Umbrella Liability Policy

Umbrella policies are designed to cover large, infrequent losses such as the total cost of claims that may result from a collision with a school bus. To decide whether you need an umbrella policy, think of the most extreme situations like a roof caving in under the weight of a once in a 100-year snowstorm, and the total cost of the claims that such an accident would produce if there were many people in the vicinity; then compare the amount with the limits of your current liability policies.

Umbrella liability insurance provides two kinds of coverage:

  • Payments of liabilities in excess of the policy limits for an insured's basic commercial general liability, or employers' liability coverage; and
  • Liability for areas not covered in other liability policies.

An umbrella policy offers you extra liability insurance that pays for a loss when the limits of your underlying policy are reached.
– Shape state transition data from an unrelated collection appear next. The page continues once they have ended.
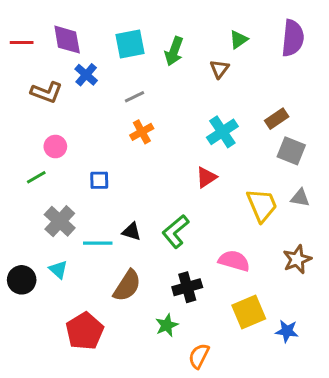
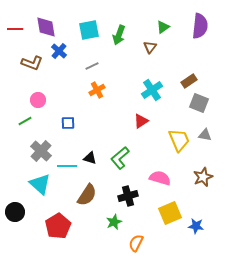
cyan triangle: (58, 270) -> (40, 184), size x1.6
black circle: (22, 280) -> (15, 212), moved

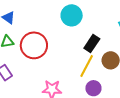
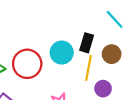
cyan circle: (72, 15) -> (62, 53), moved

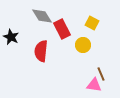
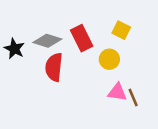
gray diamond: (42, 16) -> (47, 41), moved, turned -40
pink triangle: (94, 85) -> (117, 92), moved

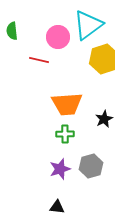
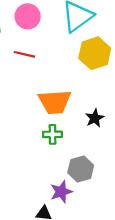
pink circle: (58, 37) -> (28, 16), moved
purple star: (60, 169) -> (61, 192), moved

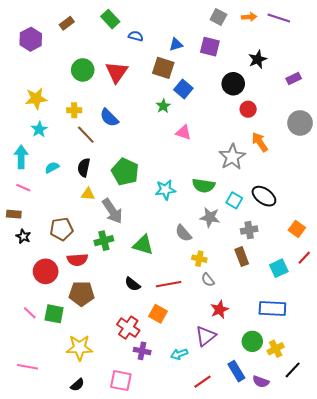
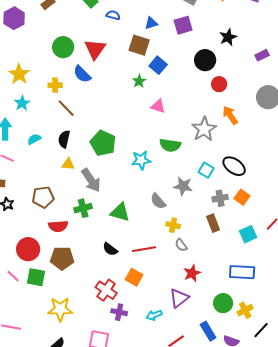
purple square: (210, 47) -> (183, 25), turned -30
yellow star: (36, 99) -> (19, 74), turned -30
blue semicircle: (109, 118) -> (82, 74), moved
green semicircle: (204, 186) -> (170, 145), moved
orange square: (297, 229) -> (242, 197), moved
red circle: (46, 271) -> (28, 249), moved

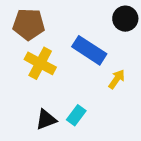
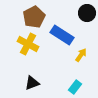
brown pentagon: (29, 24) -> (34, 17), moved, turned -30
cyan rectangle: (76, 115) -> (75, 87), moved

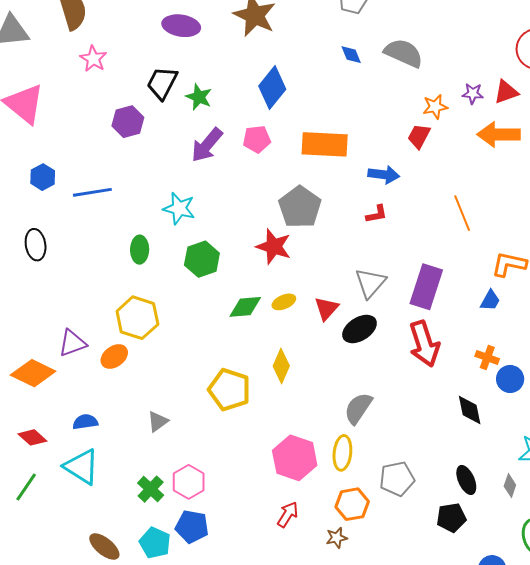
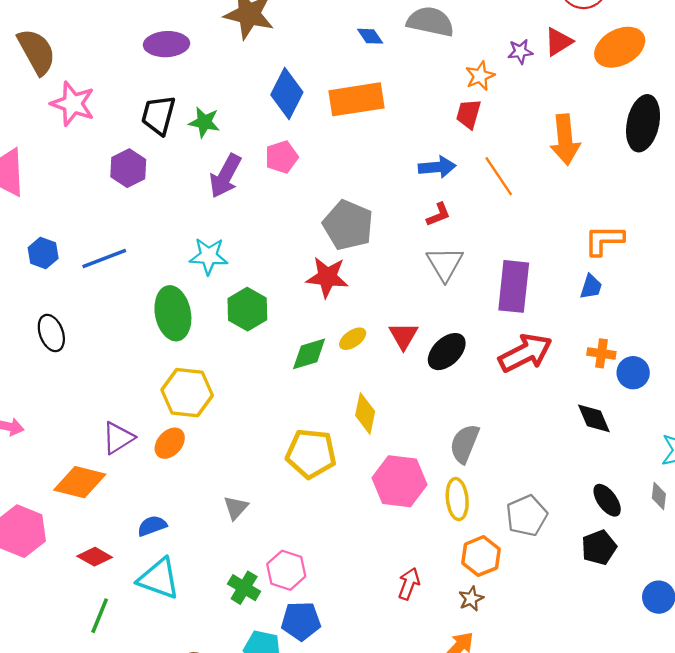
pink star: (93, 59) -> (73, 104), size x1.4
orange arrow: (499, 134) -> (565, 140), moved, turned -84
orange rectangle: (325, 144) -> (356, 99), moved
orange line: (462, 213) -> (499, 176), moved
green ellipse: (140, 250) -> (173, 313), size x1.6
gray triangle: (370, 283) -> (445, 264), moved
red arrow: (424, 344) -> (525, 353), turned -87
pink hexagon: (295, 458) -> (399, 481), moved

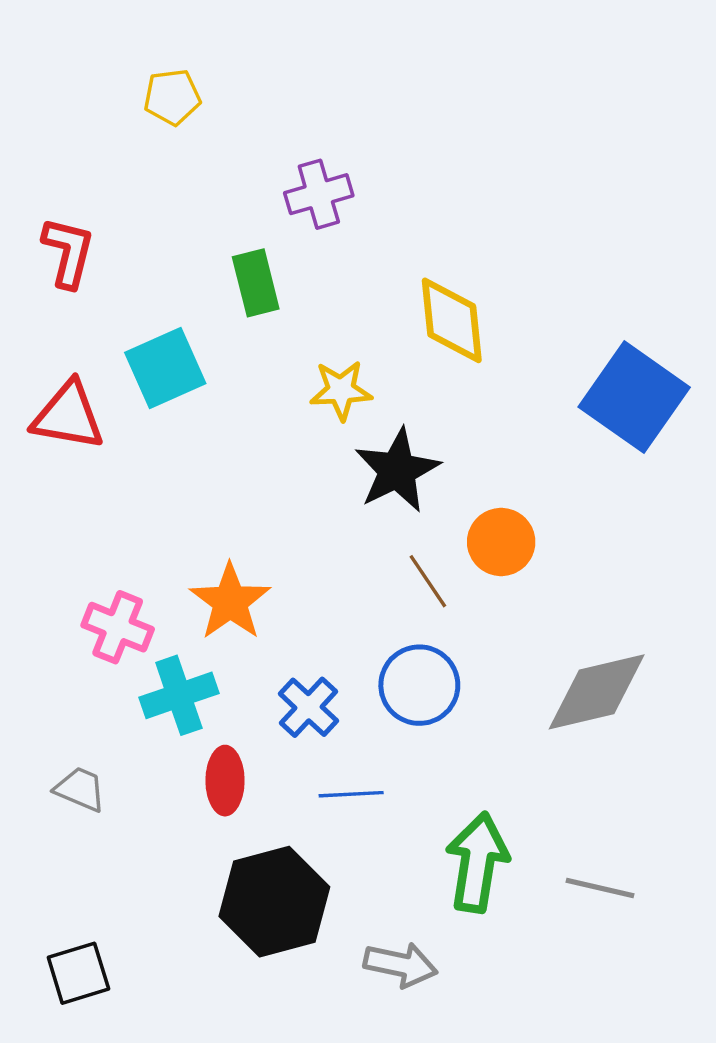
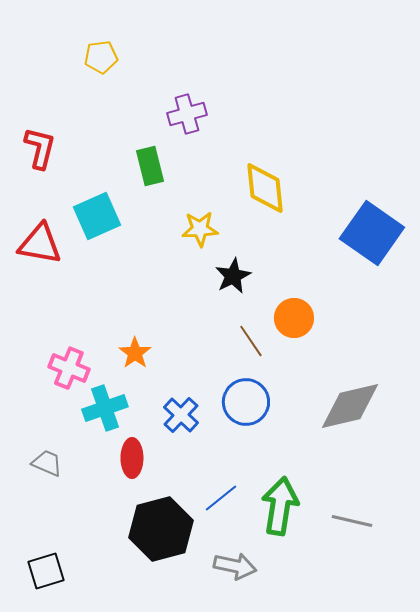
black star: (397, 470) -> (233, 276), size x0.7
orange star: (230, 602) -> (135, 353), size x0.7
blue line: (351, 794) -> (221, 498), moved, turned -36

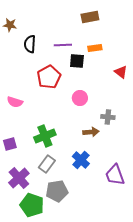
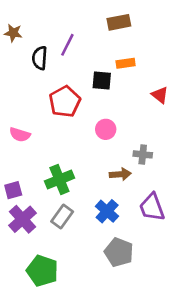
purple line: (63, 45) -> (67, 45), moved, turned -60
purple trapezoid: (115, 175) -> (152, 207), moved
purple cross: (19, 178) -> (22, 219), moved
gray pentagon: (57, 191) -> (119, 252), moved, turned 30

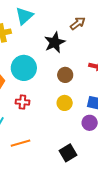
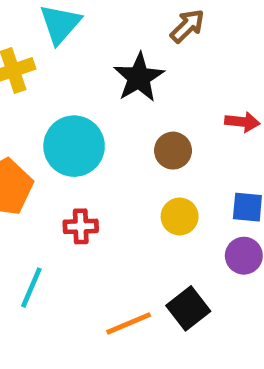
orange line: (20, 143) -> (129, 323), moved
black square: (68, 153) -> (188, 308), moved

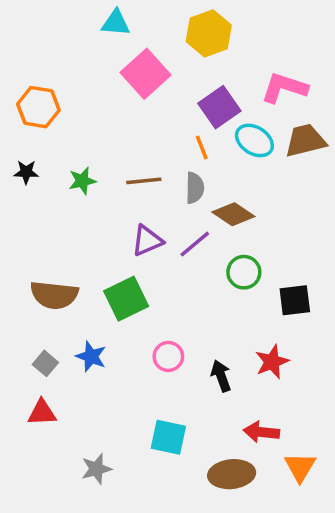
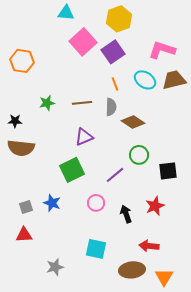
purple square: (219, 107) -> (113, 52), moved
black star: (26, 172) -> (15, 121), moved
purple line: (195, 244) -> (115, 175), moved
brown semicircle: (54, 295) -> (21, 148), moved
gray square: (45, 363) -> (26, 207), turned 32
orange triangle: (300, 467) -> (164, 277), moved

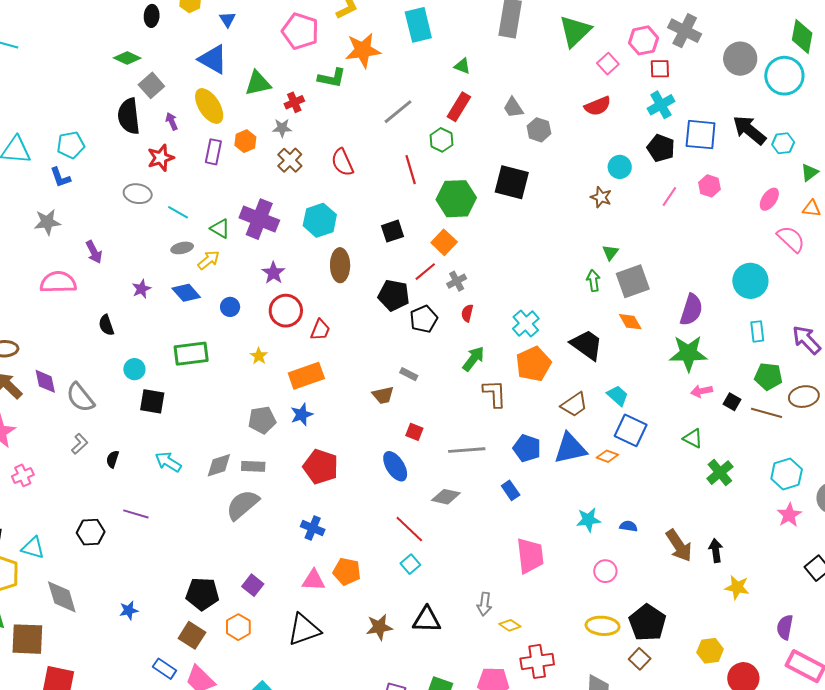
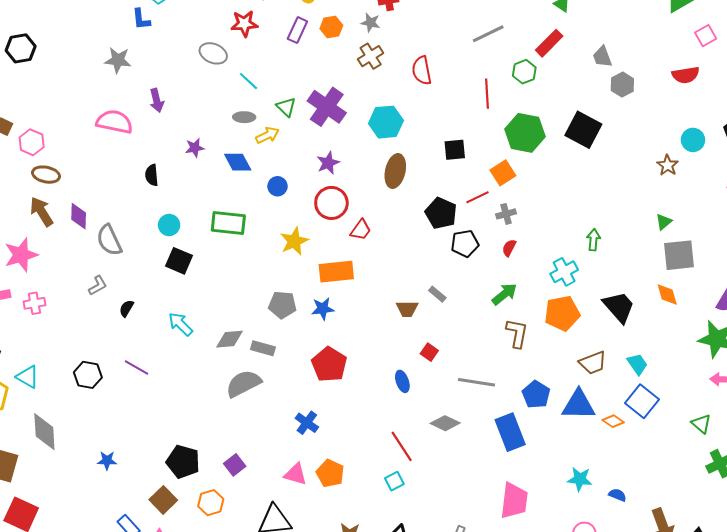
green arrow: (593, 281) -> (593, 240), moved
yellow star: (259, 356) -> (294, 241), size x1.6
blue ellipse: (395, 466) -> (402, 381), size x0.7
blue rectangle: (511, 490) -> (510, 432), size x1.8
So, if you are responsible for someone's injury that required $150,000 of medical treatment and the liability limit in your underlying policy is $100,000, your umbrella policy will pay the additional $50,000. Also, there are some situations, such as libel and slander that a standard policy does not cover. An umbrella liability policy enables people to protect themselves against catastrophic lawsuits in such situations.

Umbrella policies are sold with a variety of limits, commonly $1 million or $5 million. The underlying policies provide the first dollars in a liability claim and the umbrella is available to any remaining amounts until the amount paid by all policies reaches the umbrella limit.

Umbrella liability policy coverage usually protects policyholders wherever they travel. Many such policies will cover legal defense costs even if the charges are proved baseless. Umbrella liability coverage has come to be in high demand among individuals who have substantial assets and who may be especially vulnerable to lawsuits and costly judgments.

Keep in mind that most personal umbrella policies that are added to a homeowner's or personal auto insurance policy will cover liability stemming from business activities and business property only if covered by the basic policies. Always check your policy to see how it defines business and business property, or ask your agent.